▶ **WHAT TO PRODUCE**
An exact retyping of all lines below is the answer; pictures do not belong in it.

(Beginning of PROVIDED DATA)

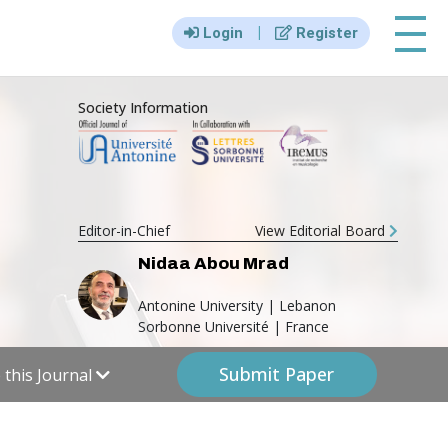
|||
|
Login
Register
Society Information
Editor-in-Chief
View Editorial Board
Nidaa Abou Mrad
Antonine University | Lebanon
Sorbonne Université | France
Submit Paper
this Journal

(End of PROVIDED DATA)

▶ **EXERCISE RESPONSE**
|||
|
Login
Register
Society Information
Editor-in-Chief
View Editorial Board
Nidaa Abou Mrad
Antonine University | Lebanon
Sorbonne Université | France
Submit Paper
this Journal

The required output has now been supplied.